# Migrating to v0.48

The v0.48 release is the **last polish minor before v1.0**. It closes the
v1.0 sprint's "polish + audit-driven tightening" theme: Round 7 audit
follow-on, the v0.46 `BootstrapCI.to_dict()` schema rewrite, cross-API
shape-validation consistency, and the v0.48 §5E-prep packet-drift fixes
to the methodology docs.

If you're jumping from v0.46 (or earlier) and have not yet migrated
through v0.47, read `migration/v0.47.md` first.

## What's BREAKING at v0.48

### 1. `BootstrapCI.to_dict()` + `PairedBootstrapCI.to_dict()` schema rewrite

The pre-v0.48 schema hard-coded a `"ci_95"` key regardless of the
actual `confidence` field. At `confidence=0.90` the output looked like:

```text
{"point_estimate": 0.5, "ci_95": [0.4, 0.6], "confidence": 0.90, ...}
```

The `"ci_95"` key contradicted the `"confidence"` field. v0.48 names
the bounds neutrally; consumers interpret semantics from the
`confidence` field.

**Before v0.48:**

```text
ci.to_dict()
# {"point_estimate": 0.5, "ci_95": [0.4, 0.6], "confidence": 0.95,
#  "n_resamples": 1000, "method": "BCa"}
```

**v0.48+:**

```python
from eval_toolkit.bootstrap import BootstrapCI

ci = BootstrapCI(
    point_estimate=0.5, ci_low=0.4, ci_high=0.6,
    confidence=0.95, n_resamples=1000, method="BCa",
)
ci.to_dict()
# {"point": 0.5, "low": 0.4, "high": 0.6, "confidence": 0.95,
#  "n_resamples": 1000, "method": "BCa"}
```

**Migration**: rename `point_estimate` → `point`; replace the
`ci_95` list-of-two with separate `low` + `high` keys.

```text
# Before (illustrative — will fail at v0.48+):
d = ci.to_dict()
p = d["point_estimate"]
lo, hi = d["ci_95"]

# After:
d = ci.to_dict()
p = d["point"]
lo, hi = d["low"], d["high"]
```

Same rewrite applies to `PairedBootstrapCI.to_dict()`:

```text
# Before: {"delta": 0.1, "ci_95": [0.05, 0.15], "overlaps_zero": False, ...}
# After:  {"delta": 0.1, "low": 0.05, "high": 0.15, "overlaps_zero": False, ...}
```

### 2. `sweep()` adds `strategy_id` column + rejects duplicates

The `sweep()` DataFrame schema grew by one column (`strategy_id`,
inserted between `text_id` and `variant`):

**Before v0.48:**

```text
columns: text_id, variant, transformed_text[, original_score,
         transformed_score, asr]
```

**v0.48+:**

```text
columns: text_id, strategy_id, variant, transformed_text[, original_score,
         transformed_score, asr]
```

`strategy_id` is a canonical per-row identifier built from the
strategy's configured kwargs (e.g.,
`"delimit/delimiter='<<',end='>>'"`). It exists so downstream analysis
can disambiguate two configured instances of the same dataclass that
share `.name`. `variant` keeps the pre-v0.48 shape for backward-compat
`groupby` queries.

Callers indexing the DataFrame by column position must re-check
offsets. Callers indexing by column name are unaffected.

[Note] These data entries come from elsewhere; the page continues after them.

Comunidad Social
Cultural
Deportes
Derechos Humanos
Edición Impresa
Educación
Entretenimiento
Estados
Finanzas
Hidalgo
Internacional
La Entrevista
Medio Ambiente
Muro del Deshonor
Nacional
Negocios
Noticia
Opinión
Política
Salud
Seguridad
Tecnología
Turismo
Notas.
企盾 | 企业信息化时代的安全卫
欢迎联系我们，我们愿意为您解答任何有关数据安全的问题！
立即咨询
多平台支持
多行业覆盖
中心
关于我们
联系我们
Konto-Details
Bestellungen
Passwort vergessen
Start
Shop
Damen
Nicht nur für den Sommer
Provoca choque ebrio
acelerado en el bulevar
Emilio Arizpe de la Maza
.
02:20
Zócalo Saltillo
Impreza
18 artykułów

`sweep()` now **rejects** two strategies that produce the same
`strategy_id`:

```text
# Illustrative — this CALL deliberately raises at v0.48+ to surface
# the silent-merge anti-pattern that pre-v0.48 hid:
from eval_toolkit import sweep, DelimitVariant

sweep([DelimitVariant(), DelimitVariant()], ["hello"])
# ValueError: sweep(): duplicate strategy_id "delimit/..." at index 1
#             (previously at index 0); each strategy must produce a unique
#             strategy_id. If you want two configurations of the same
#             dataclass in the same sweep, vary their kwargs so the
#             canonical identifier differs.
```

If you want to sweep over multiple configurations of the same
dataclass, vary the kwargs (the canonical pattern — this one executes
cleanly):

```python
from eval_toolkit import sweep, DelimitVariant

texts = ["hello", "world"]
df = sweep(
    [DelimitVariant(delimiter="<<"), DelimitVariant(delimiter="[[")],
    texts,
)
# Both rows survive; strategy_id distinguishes them. df.groupby("strategy_id")
# is the canonical disambiguation pattern.
print(df["strategy_id"].unique().tolist())
```

### 3. `sweep()` validates scorer output shape

A `Scorer` that returns a wrong-shape array now raises an API-level
`ValueError` at the `sweep()` boundary:

```text
# Illustrative — this CALL deliberately raises at v0.48+:
import numpy as np
from eval_toolkit import sweep, DelimitVariant

class _BadScorer:
    def predict_proba(self, X):
        return np.array([0.5] * (len(X) + 1))  # one too many scores

# v0.48 raises immediately at the sweep boundary:
sweep([DelimitVariant()], ["a", "b"], scorer=_BadScorer(), attack_threshold=0.5)
# ValueError: sweep(): scorer.predict_proba(original-texts batch) returned
#             shape (3,); expected (2,). The Scorer Protocol requires one
#             float P(positive) per input row...
```

**Pre-v0.48**: silent truncation (overlong), `IndexError` (short), or
`TypeError` (matrix-shaped) — all low-level numpy errors that didn't
identify the offending scorer call.

## What's added at v0.48 (additive — no migration needed)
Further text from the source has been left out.